Amerika Devlet Başkanı Barack Obama, altı ay önce kimyasal silahların kullanımı ile ilgili sert bir uyarı ile ''Kimyasal silah kullanımı uluslararası bir cevap gerektirir'' demişti. Büyük, sanayileşmiş ülkelerin dışişleri bakanlarının ''Grup 8'' toplantısı sırasında aynı ifadeyi kullanmaları da tesadüfi değildir (Oturum aralarında Suriye ''ılımlı'' muhalefetinden isimlerle toplantılar da yapıldı. Koalisyon ve Geçici Hükümetten Muaz El-Hatip ve Gassan Hito gibi lider şahsiyetler de hazır bulunmuştu).
 

Biz şimdi, Irak'ı kuşatma ve ardından işgal etme senaryosuna yakın bir senaryonun tatbiki ile karşı karşıyayız. Bu senaryo, Kürt kenti Halepçe'yi kimyasal silahlar ile vurup 5 bin kişinin ölümüne sebep olma ve batılıların, Irak rejimini bu olaydan sorumlu olmakla suçlaması ile başladı.
 

Humus'taki Beyada mahallesi ''Suriye'nin Halepçesi'', Beşşar Esad ''Yeni Saddam Hüseyin'' olabilir.
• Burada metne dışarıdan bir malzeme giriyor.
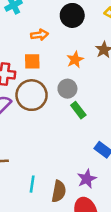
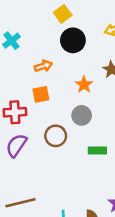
brown circle: (32, 95) -> (56, 136), moved, size x0.7
green rectangle: (78, 110) -> (97, 151), moved, turned -42

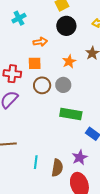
brown circle: (56, 136) -> (42, 85), moved
green rectangle: (97, 151) -> (71, 114), size x1.5

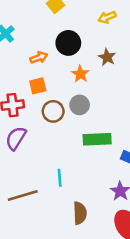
black circle: (66, 26) -> (68, 43), moved
cyan line: (36, 162) -> (60, 178), moved
brown semicircle: (57, 168) -> (80, 213), moved

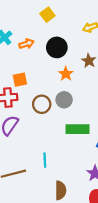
orange arrow: (39, 57) -> (26, 44), moved
orange square: (38, 86) -> (20, 80), moved

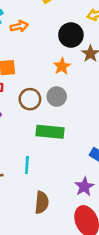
black circle: (57, 47) -> (71, 35), moved
green rectangle: (78, 129) -> (50, 132), moved

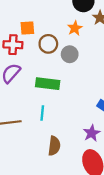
brown circle: (30, 99) -> (48, 44), moved
green rectangle: (50, 132) -> (48, 84), moved

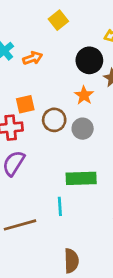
green rectangle: (48, 84) -> (81, 178), moved
brown semicircle: (54, 146) -> (71, 261), moved

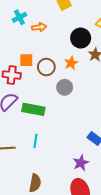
brown circle: (54, 120) -> (46, 67), moved
green rectangle: (81, 178) -> (33, 109), moved

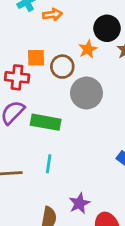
orange star: (71, 63) -> (88, 49), moved
gray circle: (65, 87) -> (86, 93), size x1.5
purple star: (81, 163) -> (79, 203), moved

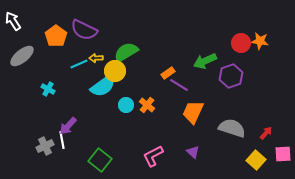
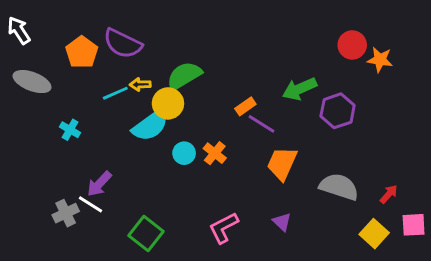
red circle: (241, 43) -> (352, 45), moved
gray ellipse: (22, 56) -> (32, 82), turned 60
white line: (62, 140) -> (91, 204), turned -48

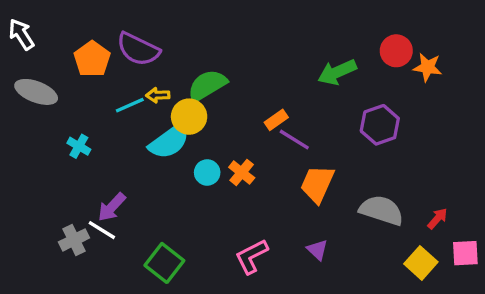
green arrow: (300, 89) -> (337, 72), moved

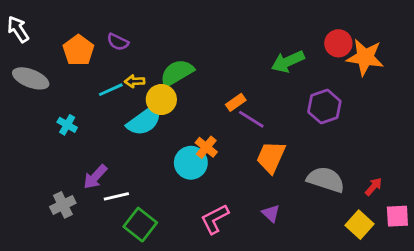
purple semicircle: (138, 49) -> (118, 42), size x0.6
orange star: (428, 67) -> (365, 57), size x1.5
cyan circle: (207, 172) -> (191, 163), moved, size x1.5
white line: (102, 230) -> (116, 196), moved, turned -45

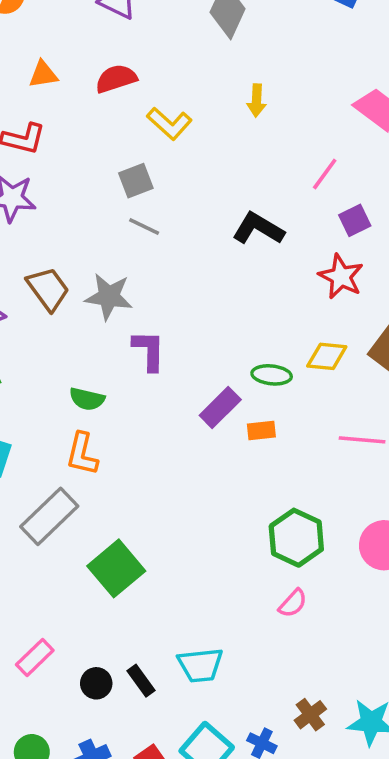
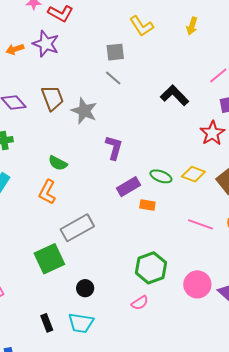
purple L-shape: (149, 351) -> (114, 148), moved
gray rectangle: (49, 516) -> (77, 228), moved
black circle: (96, 683) -> (85, 288), moved

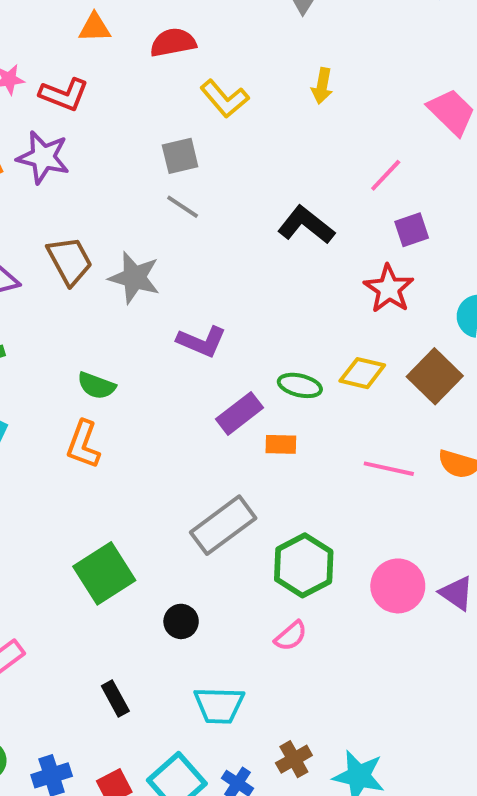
purple L-shape: (114, 148) -> (202, 341), turned 105
gray rectangle: (77, 228) -> (223, 525), moved
cyan trapezoid: (81, 323) -> (219, 705), moved

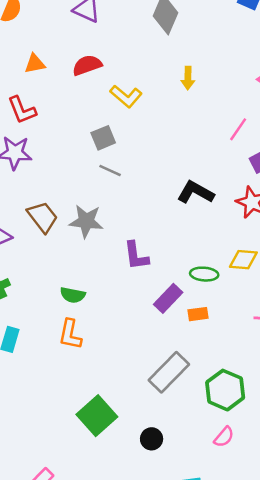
red L-shape: (64, 94) -> (22, 110), turned 56
black L-shape: (306, 225) -> (196, 192), moved
purple L-shape: (202, 341) -> (136, 256), turned 68

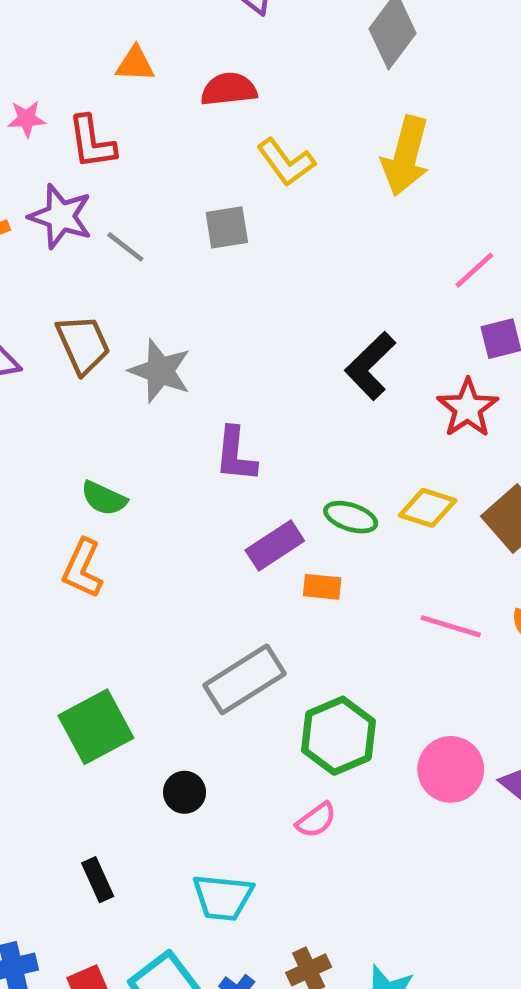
yellow arrow: (188, 78) -> (406, 156), size x1.8
gray line: (110, 170) -> (125, 247), moved
black L-shape: (196, 192) -> (370, 366), turned -87

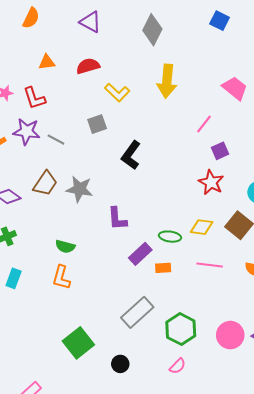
brown trapezoid: (83, 344) -> (45, 183), turned 68
black L-shape: (370, 366) -> (131, 155), moved
pink line: (451, 626) -> (210, 265), moved

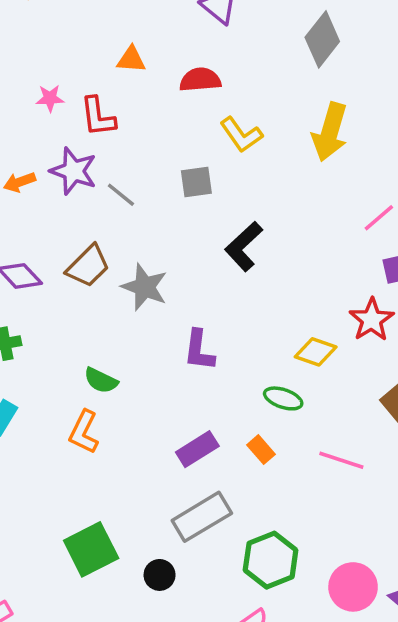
yellow diamond: (202, 227) -> (316, 352), moved
purple rectangle: (140, 254) -> (197, 449), moved
orange rectangle: (163, 268) -> (261, 450), turned 42
black circle: (120, 364) -> (160, 575), moved

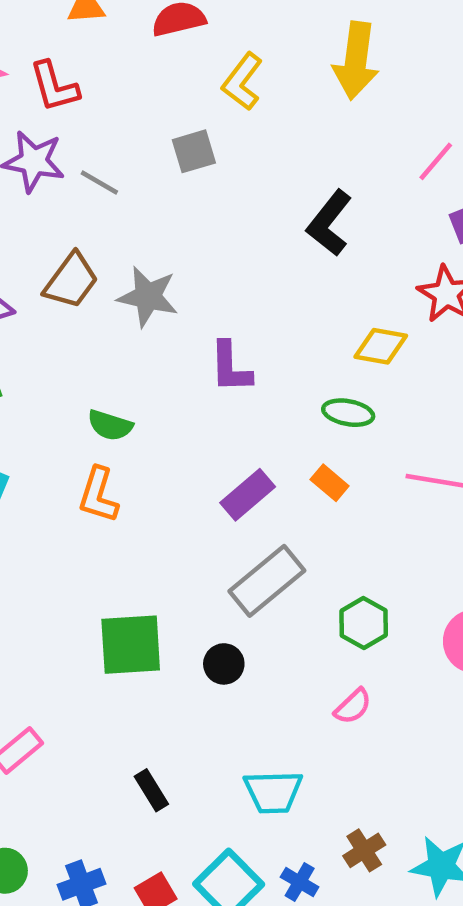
yellow L-shape: (241, 135) -> (242, 82), turned 81
black L-shape: (244, 246) -> (329, 223), moved
green square: (91, 549) -> (131, 645), turned 32
green hexagon: (271, 560) -> (364, 623), size x0.7

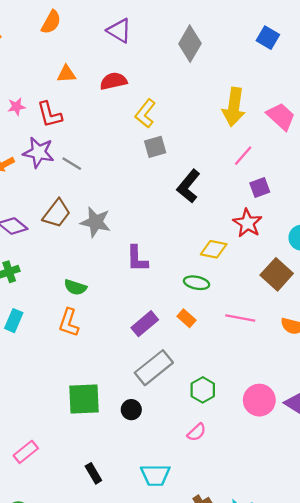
yellow arrow: (356, 61) -> (234, 107), moved
gray square: (194, 151) -> (155, 147), moved

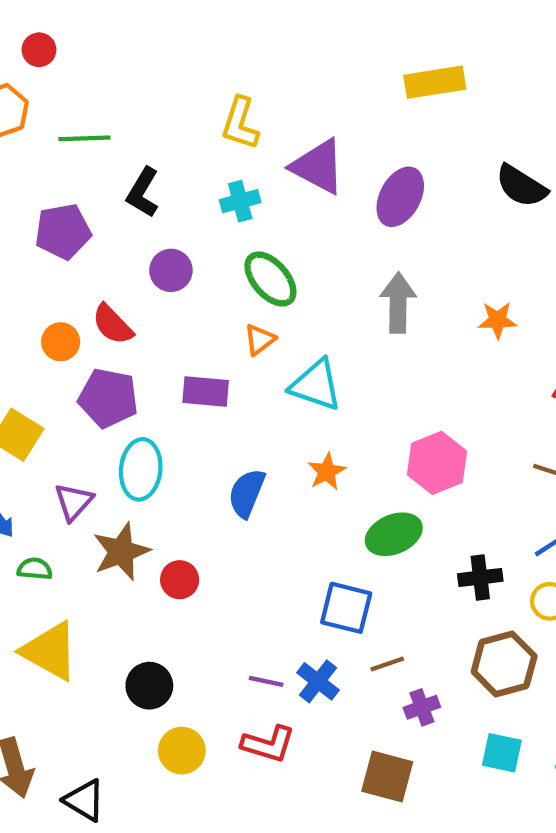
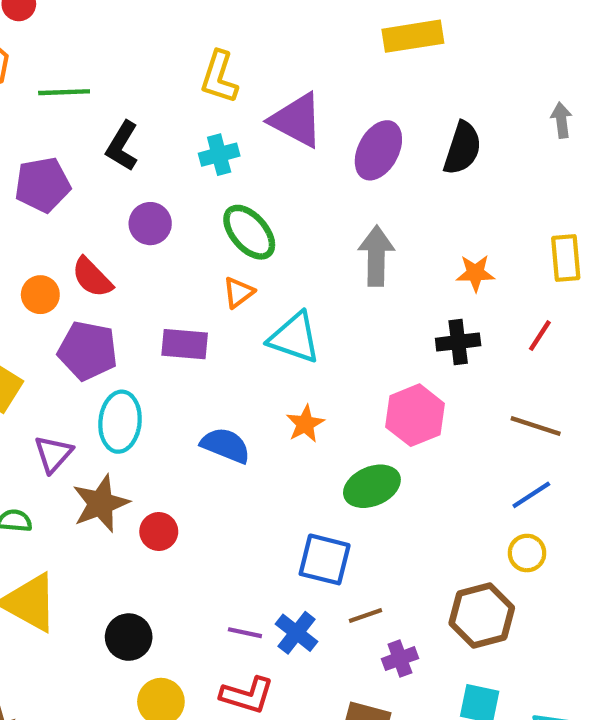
black semicircle: (521, 186) -> (462, 148), moved, turned -104
blue semicircle: (247, 493) -> (226, 445), turned 90
black cross: (480, 578) -> (458, 342), moved

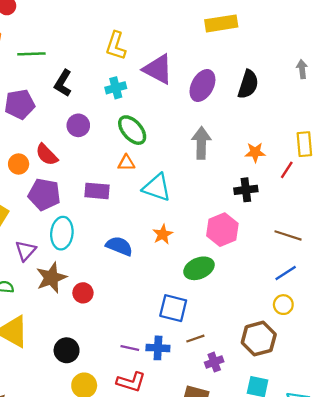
orange triangle: (238, 292) -> (126, 163), turned 36
red line: (540, 336) -> (287, 170), moved
blue cross: (297, 633) -> (158, 348), turned -35

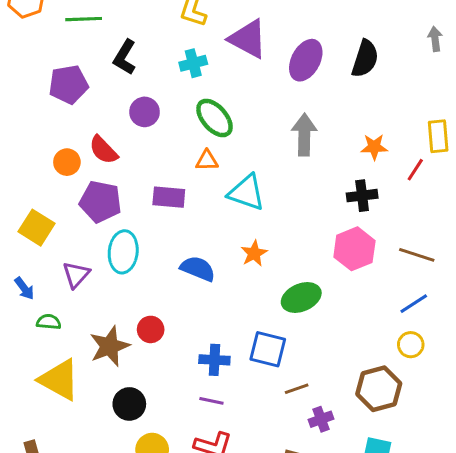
pink hexagon: (222, 230) -> (354, 249), moved
brown star: (51, 278) -> (110, 346), moved
blue cross: (158, 348) -> (214, 360), moved

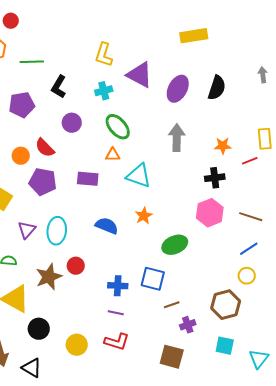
red line: (415, 170) -> (250, 161), turned 35
cyan ellipse: (123, 252) -> (57, 231), moved
black circle: (129, 404) -> (39, 329), moved

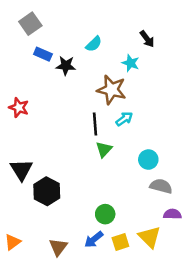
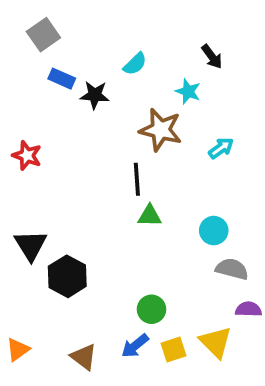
cyan arrow: (124, 119) -> (221, 148), moved
green triangle: (104, 149) -> (150, 216), turned 48
brown triangle: (58, 247) -> (84, 357), turned -30

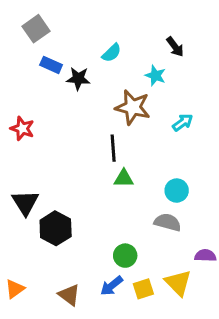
gray semicircle: (232, 269) -> (168, 222), moved

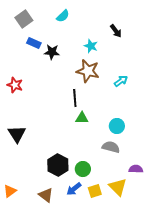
cyan semicircle: (112, 53) -> (63, 16), moved
cyan star: (155, 76) -> (91, 46), moved
black hexagon: (56, 228) -> (58, 165), moved

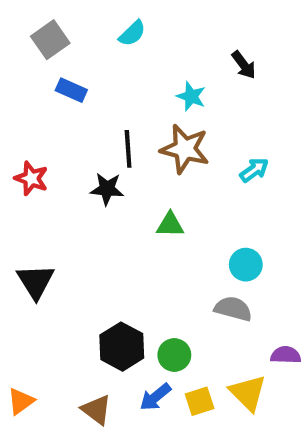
black star: (52, 52) -> (107, 189), moved
black line: (75, 98) -> (128, 149), moved
green triangle: (82, 118) -> (170, 225), moved

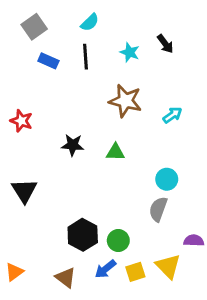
cyan star: (191, 96) -> (130, 52), moved
black line: (128, 149) -> (86, 57), moved
black star: (107, 189) -> (73, 145), moved
gray semicircle: (233, 309) -> (158, 209), turned -85

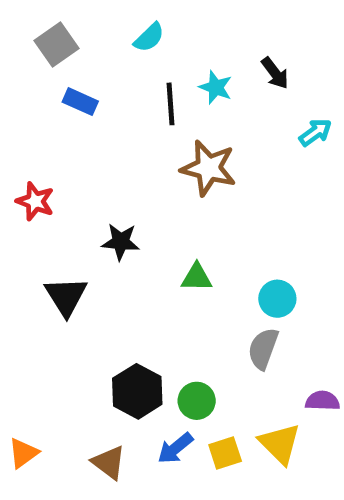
black line: (86, 57) -> (171, 104), moved
cyan arrow: (172, 115) -> (315, 132), moved
green triangle: (115, 152) -> (197, 277), moved
black triangle: (24, 191) -> (66, 296), moved

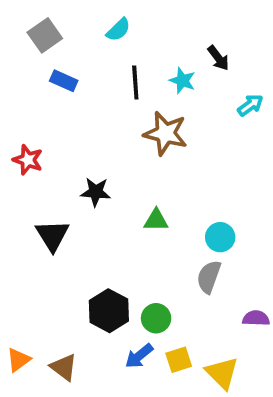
cyan star: (216, 87) -> (182, 81), moved
yellow triangle: (280, 444) -> (222, 373), moved
brown triangle: (109, 463) -> (64, 367), moved

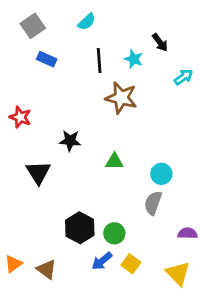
yellow square: (179, 360) -> (131, 264), turned -36
yellow triangle: (222, 373) -> (178, 273), moved

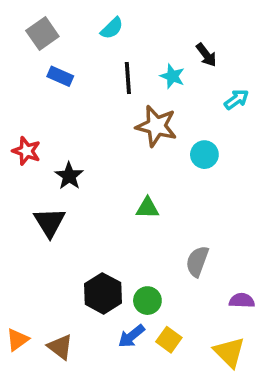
black star: (70, 141) -> (69, 176), moved, turned 30
cyan circle: (161, 174) -> (204, 155), moved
Kanıt toplama çalışmaları, herhangi bir askeri hareketliliğe meşruluk kazandırmak amacıyla, hızlı bir şekilde yoğunlaşmaya başladı.
 

...
 

Burada karşımıza güçlü bir şekilde çıkan soru: Askeri hareketlilik; uçuşa yasak bölge kurmak ve silahlı muhalefete silah yardımında bulunarak İran'ı tuzağa çekip (İran'a yem atarak) katılımını daha fazla kılmak şeklinde mi olacak yoksa Amerikan-İsrail-Arap çerçevesiyle, Suriye ile birlikte üzere İran'a karşı bir savaş kapsamında mı gerçekleşecek?
 

İsrailliler tarafındaysa, İran'ın bu yıl bitiminden önce nükleer bombaya sahip bir devlet olacağı ve Amerika ve İsrail'in de bunun -bölgedeki en tehlikeli stratejik değişimin- önüne geçebilmek için bir kaç ayları olduğu konuşuluyor.
 

Bütün bu hesapları tersine çeviren bir fark ise, Saddam Hüseyin rejiminin, ambargoyu ve ardından savaşı karşılarken, hiç bir dostu -Rus veya Arap- olmadan tek başına durması idi. Rusya Gorbaçov'dan sonra iflas etmişti ve bir geçiş dönemi yaşıyordu, Çin ise ekonomik kalkınmaya odaklanmıştı.
 

Esad rejimi ise şu an Rusya, İran, Hizbullah ve BRICS (Hindistan, Çin, Güney Afrika, Brezilya) tarafından destekleniyor.
 

Haziran ayı yazın sıcak aylarından bir ay, ironik bir şekilde de bu yıl, Ramazan ayından 40 gün önce başlıyor. Bu ayın, Arap tarihindeki bütün aylardan daha iltihaplı bir ay olabileceğini göz ardı etmiyoruz.